>>>>>
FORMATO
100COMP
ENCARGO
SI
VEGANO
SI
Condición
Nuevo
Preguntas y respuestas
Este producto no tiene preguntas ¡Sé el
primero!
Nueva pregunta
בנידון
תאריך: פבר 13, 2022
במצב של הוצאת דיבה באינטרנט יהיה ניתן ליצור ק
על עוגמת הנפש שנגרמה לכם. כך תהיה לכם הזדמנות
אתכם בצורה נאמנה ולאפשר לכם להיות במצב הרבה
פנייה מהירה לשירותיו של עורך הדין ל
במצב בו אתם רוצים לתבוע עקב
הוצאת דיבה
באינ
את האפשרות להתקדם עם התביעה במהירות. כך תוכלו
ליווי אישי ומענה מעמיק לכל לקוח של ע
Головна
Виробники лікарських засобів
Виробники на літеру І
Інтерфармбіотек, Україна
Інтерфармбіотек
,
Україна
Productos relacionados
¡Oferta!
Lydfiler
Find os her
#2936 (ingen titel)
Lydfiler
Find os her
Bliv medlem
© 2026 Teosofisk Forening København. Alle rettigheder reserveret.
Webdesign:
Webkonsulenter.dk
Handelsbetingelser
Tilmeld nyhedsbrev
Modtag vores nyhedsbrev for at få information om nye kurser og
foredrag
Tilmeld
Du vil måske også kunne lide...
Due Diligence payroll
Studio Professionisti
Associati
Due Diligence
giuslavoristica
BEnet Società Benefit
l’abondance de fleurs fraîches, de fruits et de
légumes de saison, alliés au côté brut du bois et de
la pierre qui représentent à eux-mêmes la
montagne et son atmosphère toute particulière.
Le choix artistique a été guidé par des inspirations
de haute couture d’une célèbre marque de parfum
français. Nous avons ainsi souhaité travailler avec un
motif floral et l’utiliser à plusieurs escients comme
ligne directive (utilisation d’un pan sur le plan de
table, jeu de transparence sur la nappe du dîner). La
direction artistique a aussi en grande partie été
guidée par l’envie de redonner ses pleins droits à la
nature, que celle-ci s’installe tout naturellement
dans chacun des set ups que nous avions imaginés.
<<<<<
§ **Exercise description**
When you transcribe the records above, keep every line exactly the same.

§ **Solution**
FORMATO
100COMP
ENCARGO
SI
VEGANO
SI
Condición
Nuevo
Preguntas y respuestas
Este producto no tiene preguntas ¡Sé el
primero!
Nueva pregunta
בנידון
תאריך: פבר 13, 2022
במצב של הוצאת דיבה באינטרנט יהיה ניתן ליצור ק
על עוגמת הנפש שנגרמה לכם. כך תהיה לכם הזדמנות
אתכם בצורה נאמנה ולאפשר לכם להיות במצב הרבה
פנייה מהירה לשירותיו של עורך הדין ל
במצב בו אתם רוצים לתבוע עקב
הוצאת דיבה
באינ
את האפשרות להתקדם עם התביעה במהירות. כך תוכלו
ליווי אישי ומענה מעמיק לכל לקוח של ע
Головна
Виробники лікарських засобів
Виробники на літеру І
Інтерфармбіотек, Україна
Інтерфармбіотек
,
Україна
Productos relacionados
¡Oferta!
Lydfiler
Find os her
#2936 (ingen titel)
Lydfiler
Find os her
Bliv medlem
© 2026 Teosofisk Forening København. Alle rettigheder reserveret.
Webdesign:
Webkonsulenter.dk
Handelsbetingelser
Tilmeld nyhedsbrev
Modtag vores nyhedsbrev for at få information om nye kurser og
foredrag
Tilmeld
Du vil måske også kunne lide...
Due Diligence payroll
Studio Professionisti
Associati
Due Diligence
giuslavoristica
BEnet Società Benefit
l’abondance de fleurs fraîches, de fruits et de
légumes de saison, alliés au côté brut du bois et de
la pierre qui représentent à eux-mêmes la
montagne et son atmosphère toute particulière.
Le choix artistique a été guidé par des inspirations
de haute couture d’une célèbre marque de parfum
français. Nous avons ainsi souhaité travailler avec un
motif floral et l’utiliser à plusieurs escients comme
ligne directive (utilisation d’un pan sur le plan de
table, jeu de transparence sur la nappe du dîner). La
direction artistique a aussi en grande partie été
guidée par l’envie de redonner ses pleins droits à la
nature, que celle-ci s’installe tout naturellement
dans chacun des set ups que nous avions imaginés.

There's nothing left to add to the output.